Every record below needs to be written out exactly, apart from the pictures.
[[ Dataset records open ]]
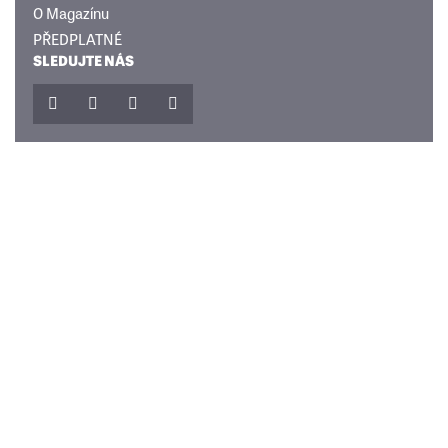
O Magazínu
PŘEDPLATNÉ
SLEDUJTE NÁS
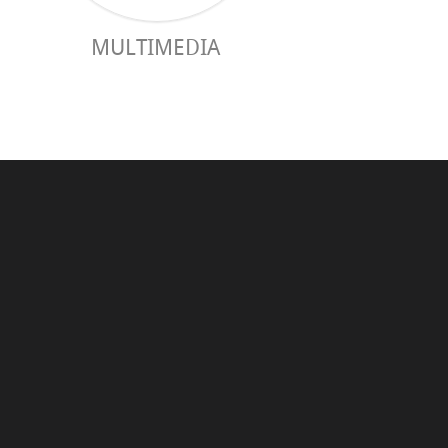
MULTIMEDIA
GUIDE PRAC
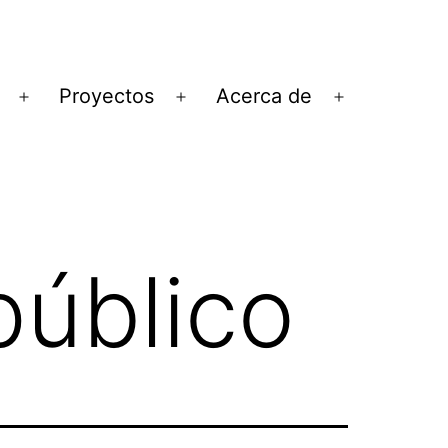
Proyectos
Acerca de
Abrir
Abrir
Abrir
el
el
el
menú
menú
menú
público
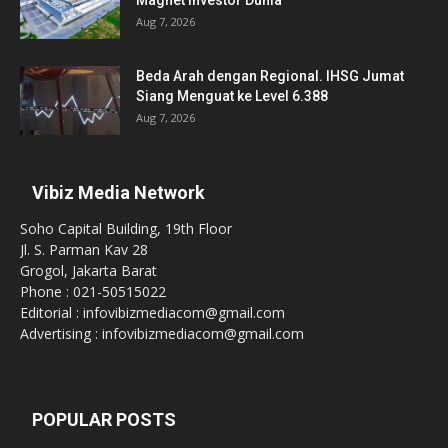
Aug 7, 2026
Beda Arah dengan Regional. IHSG Jumat
Siang Menguat ke Level 6.388
Aug 7, 2026
Vibiz Media Network
Soho Capital Building, 19th Floor
Jl. S. Parman Kav 28
Grogol, Jakarta Barat
Phone : 021-50515022
Editorial : infovibizmediacom@gmail.com
Advertising : infovibizmediacom@gmail.com
POPULAR POSTS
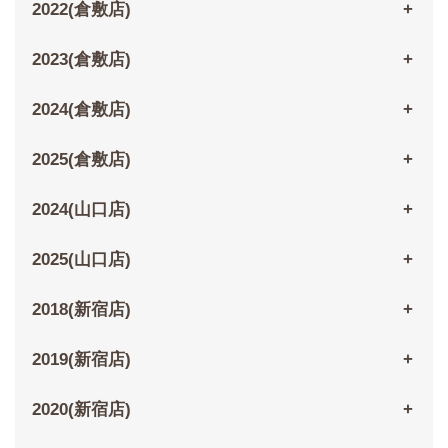
2022(倉敷店)
2023(倉敷店)
2024(倉敷店)
2025(倉敷店)
2024(山口店)
2025(山口店)
2018(新宿店)
2019(新宿店)
2020(新宿店)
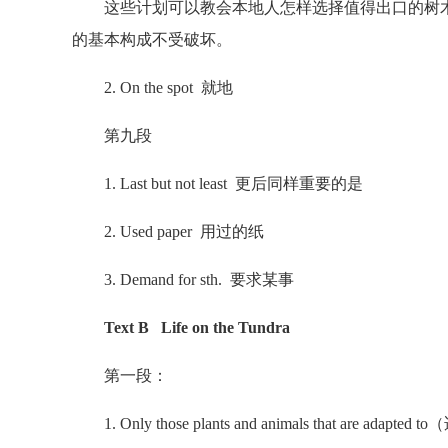
这些计划可以教会本地人怎样选择值得出口的树木
的基本构成不受破坏。
2. On the spot 就地
第九段
1. Last but not least 更后同样重要的是
2. Used paper 用过的纸
3. Demand for sth. 要求某事
Text B Life on the Tundra
第一段：
1. Only those plants and animals that are adapted 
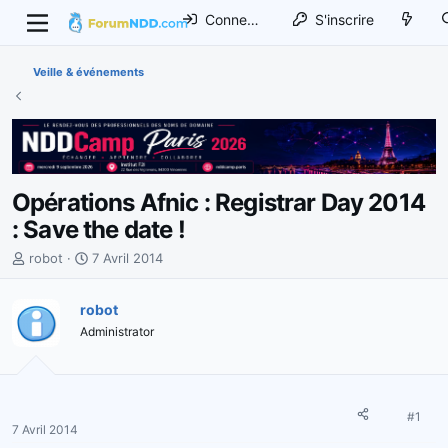
Connexion
S'inscrire
Veille & événements
Opérations Afnic : Registrar Day 2014
: Save the date !
I
D
robot
7 Avril 2014
n
a
i
t
robot
t
e
Administrator
i
d
a
e
t
d
e
é
u
b
#1
7 Avril 2014
r
u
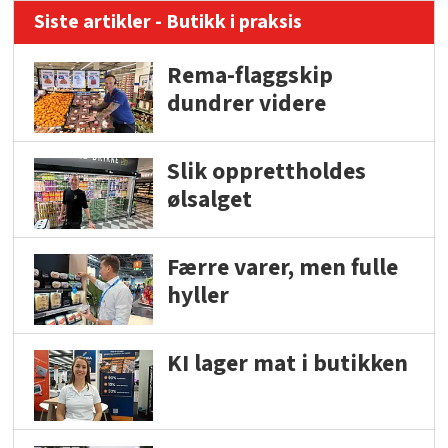
Siste artikler - Butikk i praksis
Rema-flaggskip
dundrer videre
Slik opprettholdes
ølsalget
Færre varer, men fulle
hyller
KI lager mat i butikken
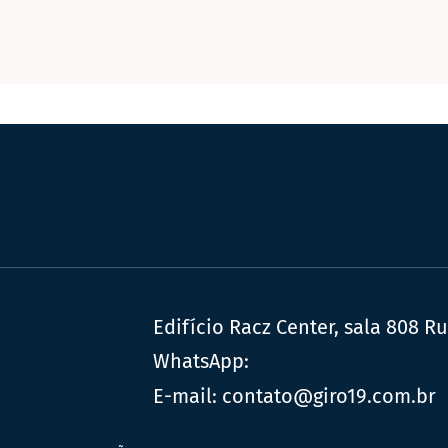
Edifício Racz Center, sala 808 R
WhatsApp:
E-mail:
contato@giro19.com.br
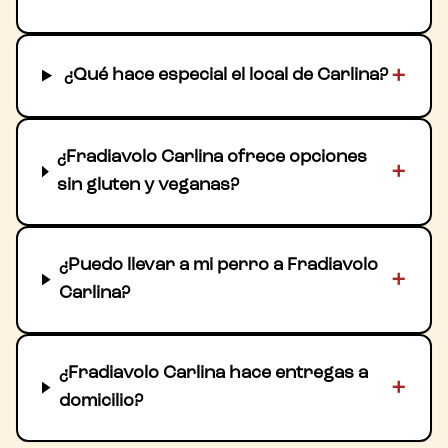
+
¿Qué hace especial el local de Carlina?
¿Fradiavolo Carlina ofrece opciones
+
sin gluten y veganas?
¿Puedo llevar a mi perro a Fradiavolo
+
Carlina?
¿Fradiavolo Carlina hace entregas a
+
domicilio?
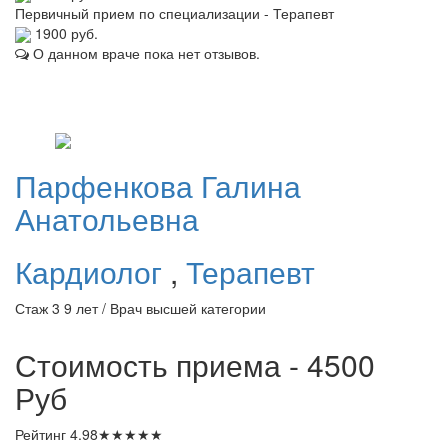
Первичный прием по специализации - Терапевт
1900 руб.
О данном враче пока нет отзывов.
Парфенкова
Галина
Анатольевна
Кардиолог
,
Терапевт
Стаж 3 9 лет / Врач высшей категории
Стоимость приема - 4500
Руб
Рейтинг
4.98
★
★
★
★
★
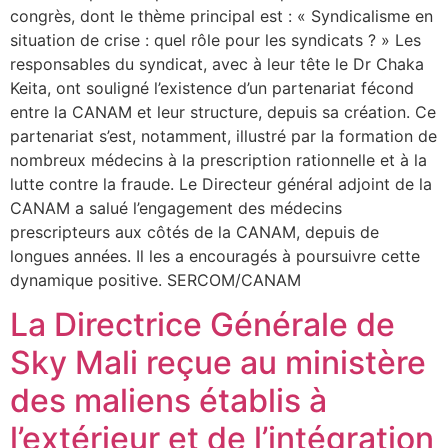
congrès, dont le thème principal est : « Syndicalisme en
situation de crise : quel rôle pour les syndicats ? » Les
responsables du syndicat, avec à leur tête le Dr Chaka
Keita, ont souligné l’existence d’un partenariat fécond
entre la CANAM et leur structure, depuis sa création. Ce
partenariat s’est, notamment, illustré par la formation de
nombreux médecins à la prescription rationnelle et à la
lutte contre la fraude. Le Directeur général adjoint de la
CANAM a salué l’engagement des médecins
prescripteurs aux côtés de la CANAM, depuis de
longues années. Il les a encouragés à poursuivre cette
dynamique positive. SERCOM/CANAM
La Directrice Générale de
Sky Mali reçue au ministère
des maliens établis à
l’extérieur et de l’intégration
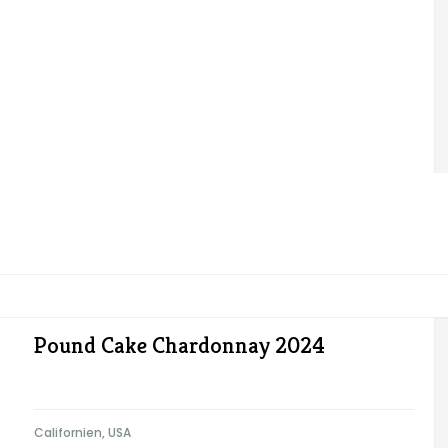
Pound Cake Chardonnay 2024
Californien, USA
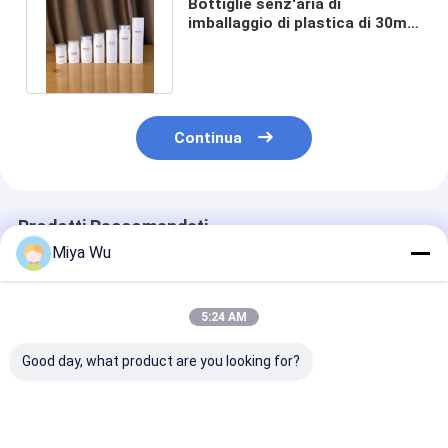
Bottiglie senz'aria di
imballaggio di plastica di 30ml
200ml per la lozione crema
dell'olio
Continua
Prodotti Raccomandati
Miya Wu
5:24 AM
Good day, what product are you looking for?
Bottiglie in plastica
Bottiglie di
l'imballaggio d
ecologiche
imballaggio in
plastica del to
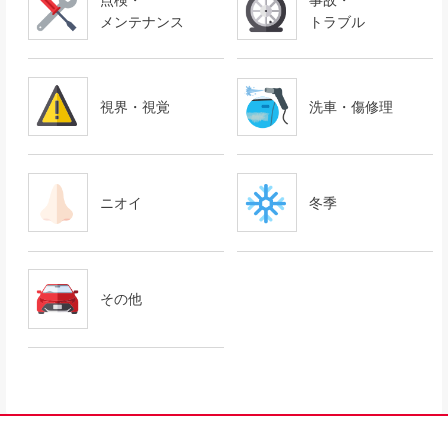
点検・
事故・
メンテナンス
トラブル
視界・視覚
洗車・傷修理
ニオイ
冬季
その他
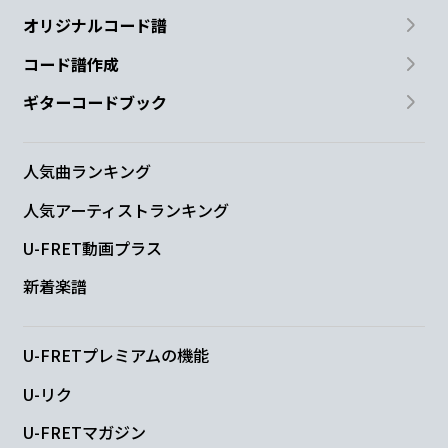
オリジナルコード譜
コード譜作成
ギターコードブック
人気曲ランキング
人気アーティストランキング
U-FRET動画プラス
新着楽譜
U-FRETプレミアムの機能
U-リク
U-FRETマガジン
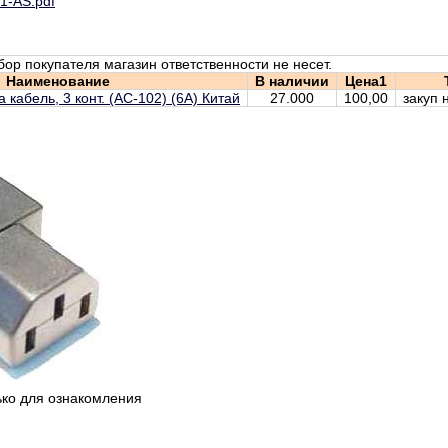
1-AS.pdf
бор покупателя магазин ответственности не несет.
Наименование
В наличии
Цена1
 кабель, 3 конт. (AC-102) (6А) Китай
27.000
100,00
закуп 
ько для ознакомления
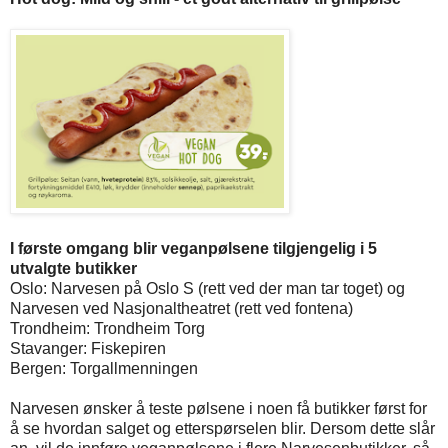
I første omgang blir veganpølsene tilgjengelig i 5
utvalgte butikker
Oslo: Narvesen på Oslo S (rett ved der man tar toget) og
Narvesen ved Nasjonaltheatret (rett ved fontena)
Trondheim: Trondheim Torg
Stavanger: Fiskepiren
Bergen: Torgallmenningen
Narvesen ønsker å teste pølsene i noen få butikker først for
å se hvordan salget og etterspørselen blir. Dersom dette slår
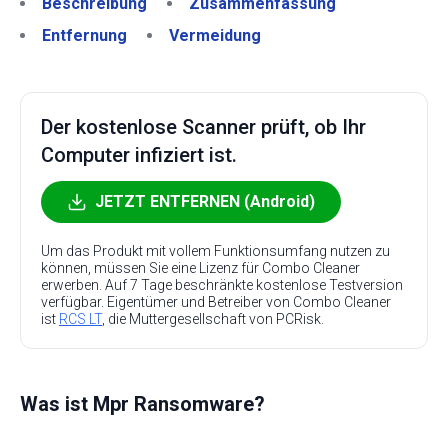
Beschreibung
Zusammenfassung
Entfernung
Vermeidung
Der kostenlose Scanner prüft, ob Ihr
Computer infiziert ist.
JETZT ENTFERNEN (Android)
Um das Produkt mit vollem Funktionsumfang nutzen zu
können, müssen Sie eine Lizenz für Combo Cleaner
erwerben. Auf 7 Tage beschränkte kostenlose Testversion
verfügbar. Eigentümer und Betreiber von Combo Cleaner
ist
RCS LT
, die Muttergesellschaft von PCRisk.
Was ist Mpr Ransomware?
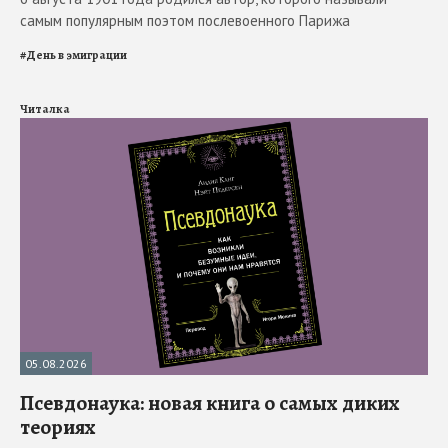
самым популярным поэтом послевоенного Парижа
#
День в эмиграции
Читалка
05.08.2026
Псевдонаука: новая книга о самых диких
теориях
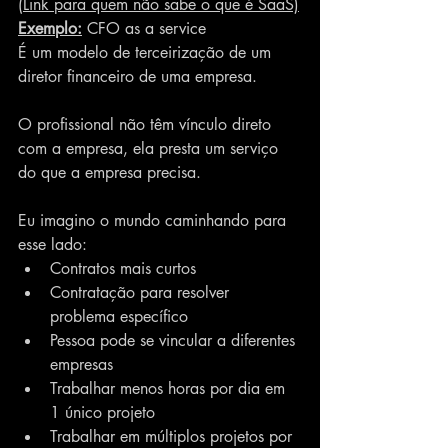
(Link para quem não sabe o que é SaaS)
Exemplo:
 CFO as a service
É um modelo de terceirização de um 
diretor financeiro de uma empresa.
O profissional não têm vínculo direto 
com a empresa, ela presta um serviço 
do que a empresa precisa.
Eu imagino o mundo caminhando para 
esse lado:
Contratos mais curtos
Contratação para resolver 
problema específico
Pessoa pode se vincular a diferentes 
empresas
Trabalhar menos horas por dia em 
1 único projeto 
Trabalhar em múltiplos projetos por 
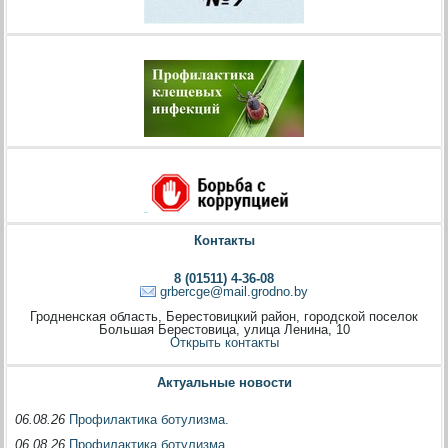
Контакты
8 (01511) 4-36-08
grbercge@mail.grodno.by
Гродненская область, Берестовицкий район, городской поселок
Большая Берестовица, улица Ленина, 10
Открыть контакты
Актуальные новости
06.08.26
Профилактика ботулизма.
06.08.26
Профилактика ботулизма.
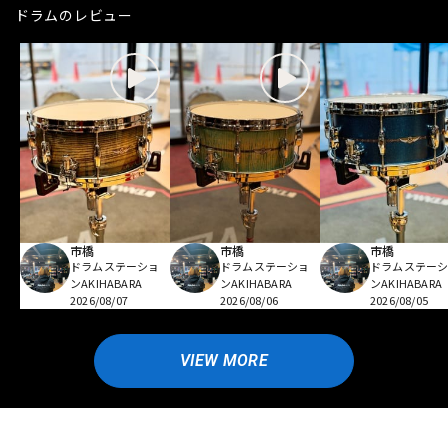
ドラムのレビュー
市橋
市橋
市橋
ドラムステーショ
ドラムステーショ
ドラムステー
ンAKIHABARA
ンAKIHABARA
ンAKIHABARA
2026/08/07
2026/08/06
2026/08/05
VIEW MORE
[[ Dataset records closed ]]
__Exercise result__.
O Magazínu
PŘEDPLATNÉ
SLEDUJTE NÁS
MULTIMEDIA
GUIDE PRAC
Proyectos
Acerca de
Abrir
Abrir
Abrir
el
el
el
menú
menú
menú
público
Aug 7, 2026
Beda Arah dengan Regional. IHSG Jumat
Siang Menguat ke Level 6.388
Aug 7, 2026
Vibiz Media Network
Soho Capital Building, 19th Floor
Jl. S. Parman Kav 28
Grogol, Jakarta Barat
Phone : 021-50515022
Editorial : infovibizmediacom@gmail.com
Advertising : infovibizmediacom@gmail.com
POPULAR POSTS
2022(倉敷店)
2023(倉敷店)
2024(倉敷店)
2025(倉敷店)
2024(山口店)
2025(山口店)
2018(新宿店)
2019(新宿店)
2020(新宿店)
这些计划可以教会本地人怎样选择值得出口的树木
的基本构成不受破坏。
2. On the spot 就地
第九段
1. Last but not least 更后同样重要的是
2. Used paper 用过的纸
3. Demand for sth. 要求某事
Text B Life on the Tundra
第一段：
1. Only those plants and animals that are adapted 
Connexion
S'inscrire
Veille & événements
Opérations Afnic : Registrar Day 2014
: Save the date !
I
D
robot
7 Avril 2014
n
a
i
t
robot
t
e
Administrator
i
d
a
e
t
d
e
é
u
b
#1
7 Avril 2014
r
u
Siste artikler - Butikk i praksis
Rema-flaggskip
dundrer videre
Slik opprettholdes
ølsalget
Færre varer, men fulle
hyller
KI lager mat i butikken
Edifício Racz Center, sala 808 R
WhatsApp:
E-mail:
contato@giro19.com.br
+
¿Qué hace especial el local de Carlina?
¿Fradiavolo Carlina ofrece opciones
+
sin gluten y veganas?
¿Puedo llevar a mi perro a Fradiavolo
+
Carlina?
¿Fradiavolo Carlina hace entregas a
+
domicilio?
Первичный прием по специализации - Терапевт
1900 руб.
О данном враче пока нет отзывов.
Парфенкова
Галина
Анатольевна
Кардиолог
,
Терапевт
Стаж 3 9 лет / Врач высшей категории
Стоимость приема - 4500
Руб
Рейтинг
4.98
★
★
★
★
★
congrès, dont le thème principal est : « Syndicalisme en
situation de crise : quel rôle pour les syndicats ? » Les
responsables du syndicat, avec à leur tête le Dr Chaka
Keita, ont souligné l’existence d’un partenariat fécond
entre la CANAM et leur structure, depuis sa création. Ce
partenariat s’est, notamment, illustré par la formation de
nombreux médecins à la prescription rationnelle et à la
lutte contre la fraude. Le Directeur général adjoint de la
CANAM a salué l’engagement des médecins
prescripteurs aux côtés de la CANAM, depuis de
longues années. Il les a encouragés à poursuivre cette
dynamique positive. SERCOM/CANAM
La Directrice Générale de
Sky Mali reçue au ministère
des maliens établis à
l’extérieur et de l’intégration
Pound Cake Chardonnay 2024
Californien, USA
Bottiglie senz'aria di
imballaggio di plastica di 30ml
200ml per la lozione crema
dell'olio
Continua
Prodotti Raccomandati
Miya Wu
5:24 AM
Good day, what product are you looking for?
Bottiglie in plastica
Bottiglie di
l'imballaggio d
ecologiche
imballaggio in
plastica del to
点検・
事故・
メンテナンス
トラブル
視界・視覚
洗車・傷修理
ニオイ
冬季
その他
オリジナルコード譜
コード譜作成
ギターコードブック
人気曲ランキング
人気アーティストランキング
U-FRET動画プラス
新着楽譜
U-FRETプレミアムの機能
U-リク
U-FRETマガジン
1-AS.pdf
бор покупателя магазин ответственности не несет.
Наименование
В наличии
Цена1
 кабель, 3 конт. (AC-102) (6А) Китай
27.000
100,00
закуп 
ько для ознакомления
I første omgang blir veganpølsene tilgjengelig i 5
utvalgte butikker
Oslo: Narvesen på Oslo S (rett ved der man tar toget) og
Narvesen ved Nasjonaltheatret (rett ved fontena)
Trondheim: Trondheim Torg
Stavanger: Fiskepiren
Bergen: Torgallmenningen
Narvesen ønsker å teste pølsene i noen få butikker først for
å se hvordan salget og etterspørselen blir. Dersom dette slår
Beschreibung
Zusammenfassung
Entfernung
Vermeidung
Der kostenlose Scanner prüft, ob Ihr
Computer infiziert ist.
JETZT ENTFERNEN (Android)
Um das Produkt mit vollem Funktionsumfang nutzen zu
können, müssen Sie eine Lizenz für Combo Cleaner
erwerben. Auf 7 Tage beschränkte kostenlose Testversion
verfügbar. Eigentümer und Betreiber von Combo Cleaner
ist
RCS LT
, die Muttergesellschaft von PCRisk.
Was ist Mpr Ransomware?
самым популярным поэтом послевоенного Парижа
#
День в эмиграции
Читалка
05.08.2026
Псевдонаука: новая книга о самых диких
теориях
(Link para quem não sabe o que é SaaS)
Exemplo:
 CFO as a service
É um modelo de terceirização de um 
diretor financeiro de uma empresa.
O profissional não têm vínculo direto 
com a empresa, ela presta um serviço 
do que a empresa precisa.
Eu imagino o mundo caminhando para 
esse lado:
Contratos mais curtos
Contratação para resolver 
problema específico
Pessoa pode se vincular a diferentes 
empresas
Trabalhar menos horas por dia em 
1 único projeto 
Trabalhar em múltiplos projetos por 
Контакты
8 (01511) 4-36-08
grbercge@mail.grodno.by
Гродненская область, Берестовицкий район, городской поселок
Большая Берестовица, улица Ленина, 10
Открыть контакты
Актуальные новости
06.08.26
Профилактика ботулизма.
06.08.26
Профилактика ботулизма.
ドラムのレビュー
市橋
市橋
市橋
ドラムステーショ
ドラムステーショ
ドラムステー
ンAKIHABARA
ンAKIHABARA
ンAKIHABARA
2026/08/07
2026/08/06
2026/08/05
VIEW MORE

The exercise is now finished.